The new year 2017 marks the 5th centenary of the Lutheran reformation, a pivotal event that, by coinciding with the expansion of European civilization, had consequences that continue to unfold in Christian churches and human civilization worldwide. It also marks the ascendancy of an opportunistic demagogue to the presidency of the United Sates of America. This is not an isolated event. Just as the Lutheran reformation was a reaction to institutional elites seeking money, power, and honors, the Trumpian phenomenon is a reaction to similar institutional elites in today's global community of nations.

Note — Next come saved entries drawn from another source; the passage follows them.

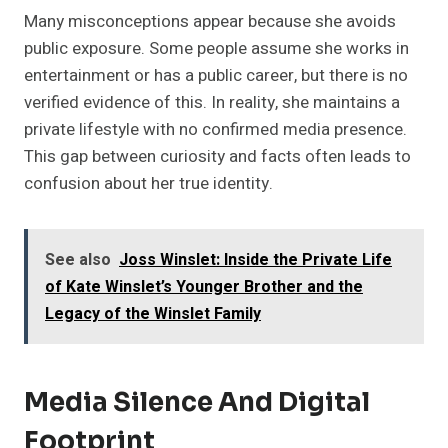
Many misconceptions appear because she avoids
public exposure. Some people assume she works in
entertainment or has a public career, but there is no
verified evidence of this. In reality, she maintains a
private lifestyle with no confirmed media presence.
This gap between curiosity and facts often leads to
confusion about her true identity.
See also
Joss Winslet: Inside the Private Life
of Kate Winslet’s Younger Brother and the
Legacy of the Winslet Family
Media Silence And Digital
Footprint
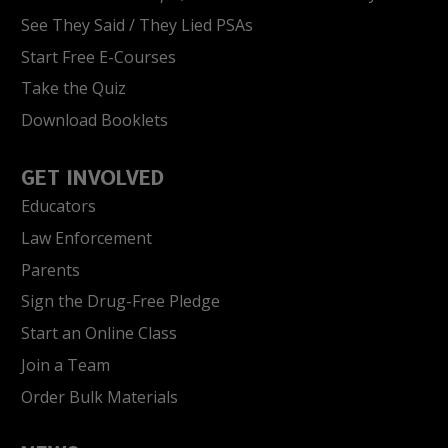
See They Said / They Lied PSAs
Start Free E-Courses
Take the Quiz
Download Booklets
GET INVOLVED
Educators
Law Enforcement
Parents
Sign the Drug-Free Pledge
Start an Online Class
Join a Team
Order Bulk Materials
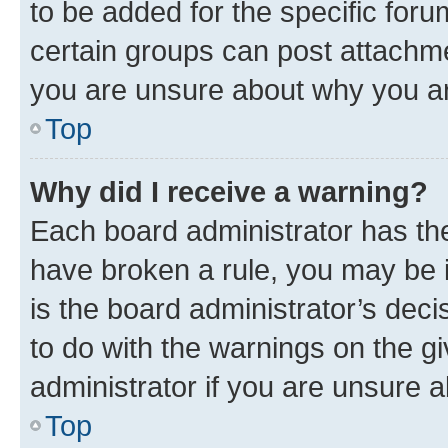
to be added for the specific foru
certain groups can post attachme
you are unsure about why you ar
Top
Why did I receive a warning?
Each board administrator has their
have broken a rule, you may be i
is the board administrator’s dec
to do with the warnings on the gi
administrator if you are unsure
Top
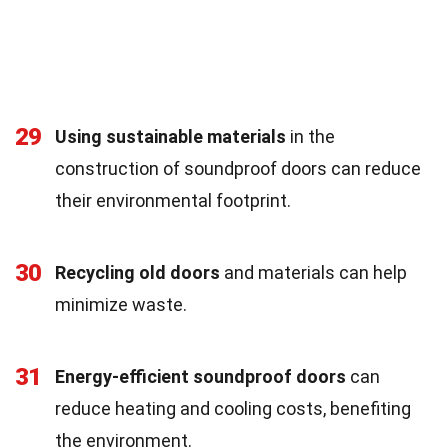
29
Using sustainable materials
in the
construction of soundproof doors can reduce
their environmental footprint.
30
Recycling old doors
and materials can help
minimize waste.
31
Energy-efficient soundproof doors
can
reduce heating and cooling costs, benefiting
the environment.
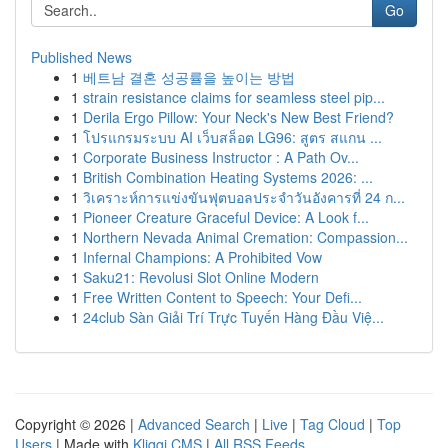
Go
Published News
1
베트남 결혼 성공률을 높이는 방법
1
strain resistance claims for seamless steel pip...
1
Derila Ergo Pillow: Your Neck's New Best Friend?
1
โปรแกรมระบบ AI เว็บสล็อต LG96: สูตร สแกน ...
1
Corporate Business Instructor : A Path Ov...
1
British Combination Heating Systems 2026: ...
1
วิเคราะห์การแข่งขันฟุตบอลประจำวันอังคารที่ 24 ก...
1
Pioneer Creature Graceful Device: A Look f...
1
Northern Nevada Animal Cremation: Compassion...
1
Infernal Champions: A Prohibited Vow
1
Saku21: Revolusi Slot Online Modern
1
Free Written Content to Speech: Your Defi...
1
24club Sàn Giải Trí Trực Tuyến Hàng Đầu Việ...
Copyright © 2026 |
Advanced Search
|
Live
|
Tag Cloud
|
Top
Users
| Made with
Kliqqi CMS
|
All RSS Feeds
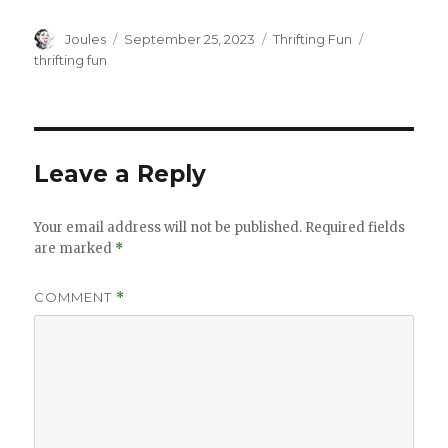
Author
Posted
Categories
Tags
Joules
September 25, 2023
Thrifting Fun
on
thrifting fun
Leave a Reply
Your email address will not be published.
Required fields
are marked
*
COMMENT
*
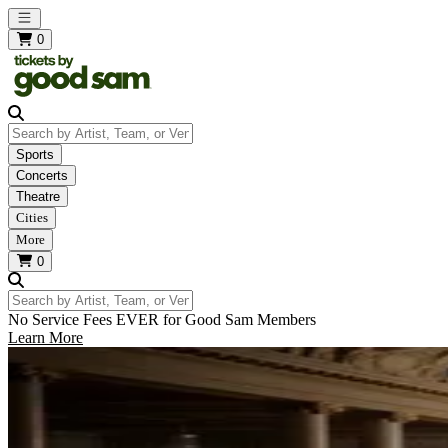
Open main menu
0
Search by Artist, Team, or Venue
Sports
Concerts
Theatre
Cities
More
0
Search by Artist, Team, or Venue
No Service Fees EVER for Good Sam Members
Learn More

As in 1517, the "reformer" comes from the elites of religion, this time the new "religion" of neoliberal capitalism based on the delusion of infinite demographic/economic growth in a finite planet. There are many perverse "economic growth" feedback loops, such as:

1. Corporations in the richer countries lobby for "free trade" agreements
2. Same corporations lobby elites in the poorer countries
3. Same corporations export jobs/operations to the poorer countries
4. Same corporations exploit workers/resources in the poorer countries
5. Same corporations then bring the products to sell in the richer countries
6. Those who can buy what they sell, and the corporations make big money
7. Back to step 1, to keep "economic growth" going

Trumpism is a side effect, due to many people excluded from step 6. Current trends such as rising international terrorism, growing inequality, massive migration, and the ecological crisis, as well as events such as Brexit and the Trumpian "reformation," are but symptoms of a global civilization that is cracking at the seams, socially and ecologically, making the entire planet explosive as the patriarchal phase of human history comes to an end. As Pope Francis wrote in Laudato Si' #114, "All of this shows the urgent need for us to move forward in a bold cultural revolution." Let us pray and work for a cultural revolution that seeks integral human development, and an integral ecology, rather than hate mongering and any form of violence driven by delusions of grandeur.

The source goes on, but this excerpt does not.